Thread: Avoiding Tablespace path collision for primary and standby
Currently, if primary and standby are setup on same machine (which is always the case for development), CREATE TABLESPACE xyz LOCATION '/abc', primary and mirror both write to "/abc/TABLESPACE_VERSION_DIRECTORY" directory. Collision is certainly not an issue in any production deployment but seems still solving the same for development is extremely helpful.
Proposing to create directory with timestamp at time of creating tablespace and create symbolic link to it instead. So, would be something like "/abc/PG_<timestamp>/TABLESPACE_VERSION_DIRECTORY". This helps avoid collision of primary and standby as timestamps would differ between primary creating the tablespace and mirror replaying the record for the same.
Ideally other advantage of this scheme is creating that additional TABLESPACE_VERSION_DIRECTORY inside can also be eliminated as even during pg_upgrade the paths will not collide. So, it helps to avoid constructing this additional string part at multiple places in code for tablespace access.
Since this is on-disk change yes may have impact to existing tools.
Attaching the patch to showcase the proposed. Tested by creating tablespace with primary and standby on same machine, also tablespace test passes.
Attachment
Ashwin Agrawal <aagrawal@pivotal.io> writes: > Proposing to create directory with timestamp at time of creating tablespace > and create symbolic link to it instead. I'm skeptical that this solves your problem. What happens when the CREATE TABLESPACE command is replicated to the standby with sub-second delay? Clock skew is another reason to doubt that timestamp == unique identifier, which is essentially what you're assuming here. Even if we fixed that, the general idea of including a quasi-random component in the directory name seems like it would have a lot of unpleasant side effects in terms of reproduceability, testability, etc. regards, tom lane
On Fri, May 25, 2018 at 7:33 AM, Tom Lane <tgl@sss.pgh.pa.us> wrote:
Hmm.. aren't to some degree we currently as well create directories/files with quasi-random numbers like tablespace-oids, database-oids and relfilenodes, etc..
Ashwin Agrawal <aagrawal@pivotal.io> writes:
> Proposing to create directory with timestamp at time of creating tablespace
> and create symbolic link to it instead.
I'm skeptical that this solves your problem. What happens when the CREATE
TABLESPACE command is replicated to the standby with sub-second delay?
I thought timestamps have micro-second precision. Are we expecting tabelspace to be created, wal logged, streamed, and replayed on mirror in micro-second ?
Clock skew is another reason to doubt that timestamp == unique identifier,
which is essentially what you're assuming here.
On same machine is what we care about generating uniqueness. Different machines the problem doesn't exist anyways, so doesn't matter clock is skewed or not.

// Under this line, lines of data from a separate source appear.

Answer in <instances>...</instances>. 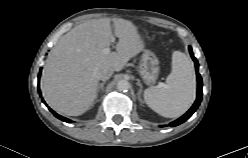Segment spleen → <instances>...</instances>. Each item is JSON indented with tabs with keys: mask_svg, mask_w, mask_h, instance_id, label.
<instances>
[{
	"mask_svg": "<svg viewBox=\"0 0 248 158\" xmlns=\"http://www.w3.org/2000/svg\"><path fill=\"white\" fill-rule=\"evenodd\" d=\"M196 95L194 68L188 57L180 52L172 54V70L161 88H148L144 92L146 104L156 113L174 118L184 114Z\"/></svg>",
	"mask_w": 248,
	"mask_h": 158,
	"instance_id": "spleen-1",
	"label": "spleen"
}]
</instances>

Even if we fixed that, the general idea of including a quasi-random
component in the directory name seems like it would have a lot of
unpleasant side effects in terms of reproduceability, testability, etc.
To generate uniqueness for the path between primary and standby need to use something which is not represented within database. So will be random to some degree. Like one can use PORT number of postmaster. As only need to generate unique path while creating link during CREATE TABLESPACE.

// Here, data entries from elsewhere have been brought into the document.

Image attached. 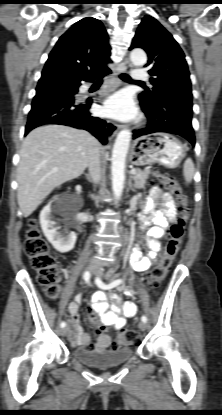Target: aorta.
Listing matches in <instances>:
<instances>
[{
    "label": "aorta",
    "mask_w": 222,
    "mask_h": 415,
    "mask_svg": "<svg viewBox=\"0 0 222 415\" xmlns=\"http://www.w3.org/2000/svg\"><path fill=\"white\" fill-rule=\"evenodd\" d=\"M130 59L134 66L140 67L146 64L147 56L142 49H134L130 53ZM131 140L129 129L121 130L115 140L112 150V190L115 198L118 200L123 192L125 180V162Z\"/></svg>",
    "instance_id": "1"
}]
</instances>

On Sat, May 26, 2018 at 9:17 AM, Ashwin Agrawal <aagrawal@pivotal.io> wrote: > To generate uniqueness for the path between primary and standby need to use > something which is not represented within database. So will be random to > some degree. Like one can use PORT number of postmaster. As only need to > generate unique path while creating link during CREATE TABLESPACE. I also wondered about this when trying to figure out how to write a TAP test for recovery testing with tablespaces, for my undo proposal. I was starting to wonder about either allowing relative paths or supporting some kind of variable in the tablespace path that could then be set differently in each cluster's .conf. -- Thomas Munro http://www.enterprisedb.com
On Sat, May 26, 2018 at 02:10:52PM +1200, Thomas Munro wrote: > I also wondered about this when trying to figure out how to write a > TAP test for recovery testing with tablespaces, for my undo proposal. > I was starting to wonder about either allowing relative paths or > supporting some kind of variable in the tablespace path that could > then be set differently in each cluster's .conf. As for now for tablespace creation with multiple nodes on the same host, you really come to just using the tablespace map within pg_basebackup.. I think that this is a difficult problem as one may want to not use the same partition space for both primary and standby, hence you would need to associate a tablespace path with one node using for example a node name set in postgresql.conf, while extending CREATE TABLESPACE to support this grammar and register the paths for each nodes in WAL records. Using a path that variates depending on the time is not a good idea in my opinion. -- Michael
Attachment
Thomas Munro <thomas.munro@enterprisedb.com> writes: > I also wondered about this when trying to figure out how to write a > TAP test for recovery testing with tablespaces, for my undo proposal. > I was starting to wonder about either allowing relative paths or > supporting some kind of variable in the tablespace path that could > then be set differently in each cluster's .conf. Yeah, the configuration-variable solution had occurred to me too. I'm not sure how convenient it'd be in practice, but perhaps it would be workable. Not sure about the relative-path idea. Seems like that would create a huge temptation to put tablespaces inside the data directory, which would force us to deal with that can of worms. Also, to the extent that people use tablespaces for what they're actually meant to be used for (ie, putting some stuff into a different filesystem), I can't see a relative path being helpful. Admins don't go mounting disks at random places in the filesystem tree. regards, tom lane
On Sat, May 26, 2018 at 7:08 AM, Tom Lane <tgl@sss.pgh.pa.us> wrote:
Thomas Munro <thomas.munro@enterprisedb.com> writes:
> I also wondered about this when trying to figure out how to write a
> TAP test for recovery testing with tablespaces, for my undo proposal.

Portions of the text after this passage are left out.